CÚPULA DAS AMÉRICAS OU AÇÃO ENTRE AMIGOS? ? (+vídeo de 7 min)

A cúpula das Américas por Lattuf 
 

Por: Marcia Choueri*


        A IX reunião de Cúpula das Américas, que deve se realizar em Los Angeles de 6 a 10 de junho, está se transformando numa pantomima, bem à moda dos governos norte-americanos.

         Com a atitude habitual dos presidentes de lá – não importa se democratas ou republicanos –, que tratam a América Latina como se fôssemos seu quintal, Joe Biden resolveu que pode escolher quem vai à reunião. Acontece que, pelo menos em teoria, essa não é uma prerrogativa do país anfitrião, mas ele prefere ignorar as regras do jogo.
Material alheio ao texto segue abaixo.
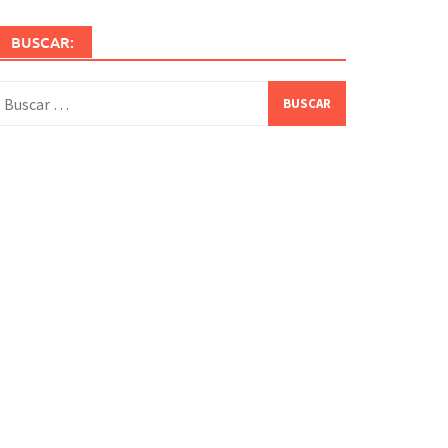
BUSCAR:
uscar:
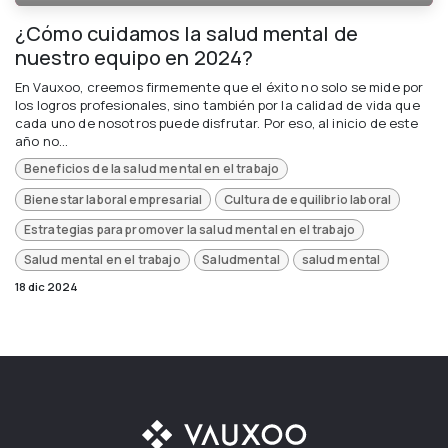
¿Cómo cuidamos la salud mental de
nuestro equipo en 2024?
En Vauxoo, creemos firmemente que el éxito no solo se mide por
los logros profesionales, sino también por la calidad de vida que
cada uno de nosotros puede disfrutar. Por eso, al inicio de este
año no...
Beneficios de la salud mental en el trabajo
Bienestar laboral empresarial
Cultura de equilibrio laboral
Estrategias para promover la salud mental en el trabajo
Salud mental en el trabajo
Saludmental
salud mental
18 dic 2024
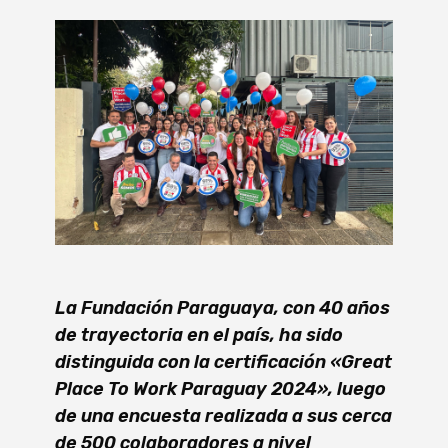
La Fundación Paraguaya, con 40 años
de trayectoria en el país, ha sido
distinguida con la certificación «Great
Place To Work Paraguay 2024», luego
de una encuesta realizada a sus cerca
de 500 colaboradores a nivel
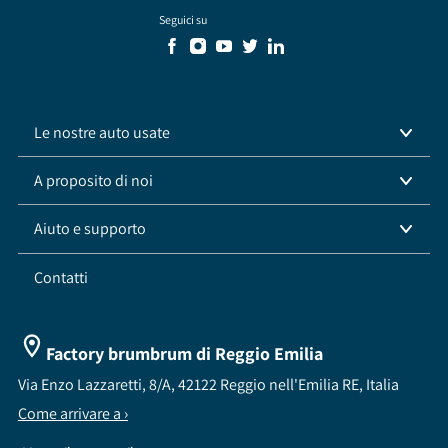
Seguici su
Le nostre auto usate
A proposito di noi
Aiuto e supporto
Contatti
Factory brumbrum di Reggio Emilia
Via Enzo Lazzaretti, 8/A, 42122 Reggio nell'Emilia RE, Italia
Come arrivare a ›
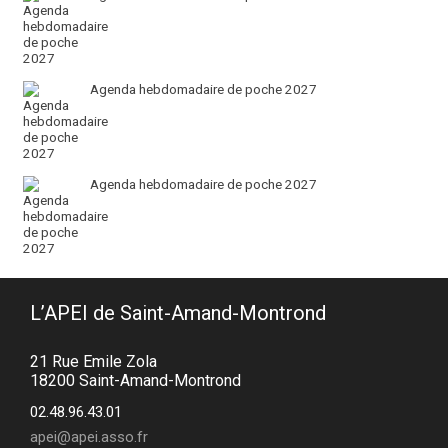
Agenda hebdomadaire de poche 2027
Agenda hebdomadaire de poche 2027
L’APEI de Saint-Amand-Montrond
21 Rue Emile Zola
18200 Saint-Amand-Montrond
02.48.96.43.01
apei@apei.asso.fr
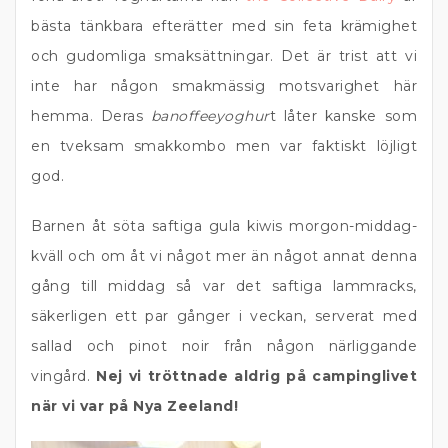
bästa tänkbara efterätter med sin feta krämighet
och gudomliga smaksättningar. Det är trist att vi
inte har någon smakmässig motsvarighet här
hemma. Deras
banoffeeyoghur
t låter kanske som
en tveksam smakkombo men var faktiskt löjligt
god.
Barnen åt söta saftiga gula kiwis morgon-middag-
kväll och om åt vi något mer än något annat denna
gång till middag så var det saftiga lammracks,
säkerligen ett par gånger i veckan, serverat med
sallad och pinot noir från någon närliggande
vingård.
Nej vi tröttnade aldrig på campinglivet
när vi var på Nya Zeeland!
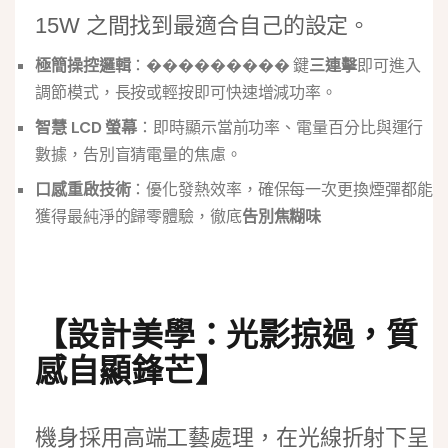
15W 之間找到最適合自己的設定。
極簡操控邏輯
：��������� 鍵
三連擊
即可進入
調節模式，長按或輕按即可快速增減功率。
智慧 LCD 螢幕
：即時顯示當前功率、電量百分比與運行
數據，告別盲猜電量的焦慮。
口感重啟技術
：優化發熱效率，確保每一次更換煙彈都能
獲得最純淨的歸零體驗，徹底
告別焦糊味
【設計美學：光影掠過，質
感自顯鋒芒】
機身採用高端工藝處理，在光線折射下呈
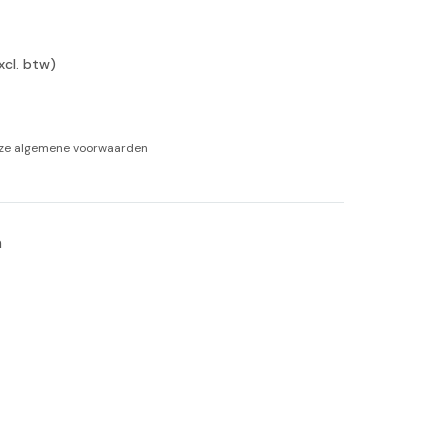
-tan
xcl. btw)
nheid aromatherapie
ge Wellness
nze
algemene voorwaarden
 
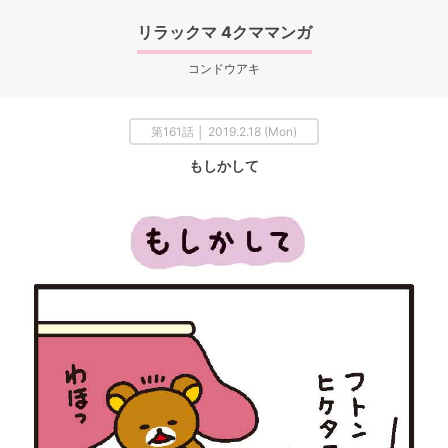
リラックマ 4クママンガ
コンドウアキ
第161話 │ 2019.2.18 (Mon)
もしかして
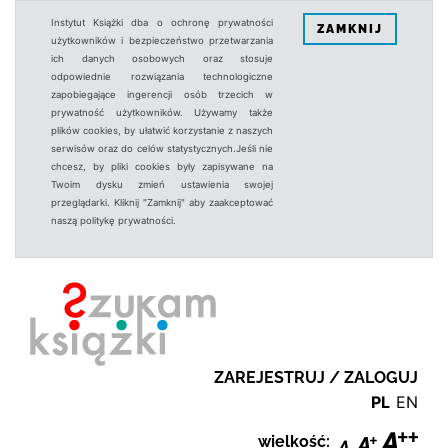
Instytut Książki dba o ochronę prywatności
ZAMKNIJ
użytkowników i bezpieczeństwo przetwarzania
ich danych osobowych oraz stosuje
odpowiednie rozwiązania technologiczne
zapobiegające ingerencji osób trzecich w
prywatność użytkowników. Używamy także
plików cookies, by ułatwić korzystanie z naszych
serwisów oraz do celów statystycznych.Jeśli nie
chcesz, by pliki cookies były zapisywane na
Twoim dysku zmień ustawienia swojej
przeglądarki. Kliknij "Zamknij" aby zaakceptować
naszą politykę prywatności.
ZAREJESTRUJ / ZALOGUJ
PL
EN
wielkość:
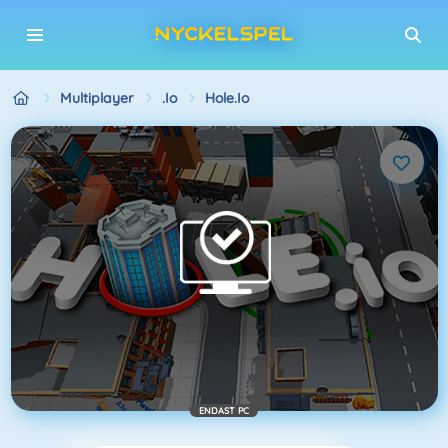
Multiplayer
.io
Hole.io
ENDAST PC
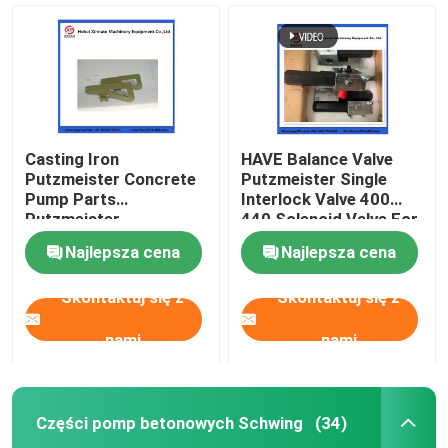
Casting Iron
HAVE Balance Valve
Putzmeister Concrete
Putzmeister Single
Pump Parts
Interlock Valve 400
Putzmeister
440 Solenoid Valve For
Agitatoring Paddles
Concrete Pump
Najlepsza cena
Najlepsza cena
Skontaktuj się z
Skontaktuj się z
Dom
nami
nami
Produkty
Części pomp betonowych Schwing
(34)
Filmy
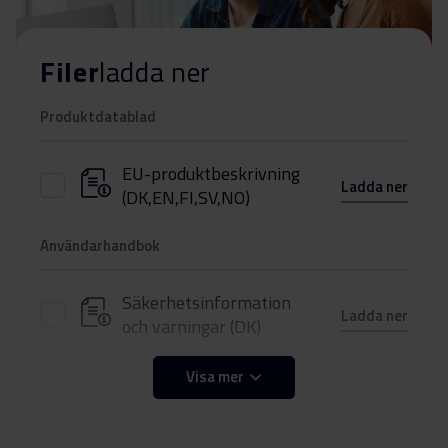
Filer
ladda ner
Produktdatablad
EU-produktbeskrivning
Ladda ner
(DK,EN,FI,SV,NO)
Användarhandbok
Säkerhetsinformation
Ladda ner
och varningar (DK)
Säkerhetsinformation
Visa mer
Ladda ner
och varningar (FI)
         A Cúpula das Américas é uma reunião de chefes de Estado convocada pela OEA e deveria contar com a presença de todos os países do continente... mas não foi assim nem mesmo quando começou.

         A primeira aconteceu em 1994, em Miami. Foram convidados todos os países americanos, menos Cuba, claro! Muito importante: nessa reunião, os Estados Unidos propuseram a criação da ALCA – Área de Livre Comércio das Américas. Essa aliança não saiu do papel até hoje, graças à luta e resistência de povos, políticos e governos populares da América Latina. A ALCA tem o objetivo de acabar com as barreiras alfandegárias entre os países-membros, o que provocaria a desindustrialização dos países menos desenvolvidos e assim aumentaria mais ainda as diferenças econômicas na região. Mas é bom ficar atento, porque eles não desistiram, volta e meia se escuta falar de novo nesse garrote.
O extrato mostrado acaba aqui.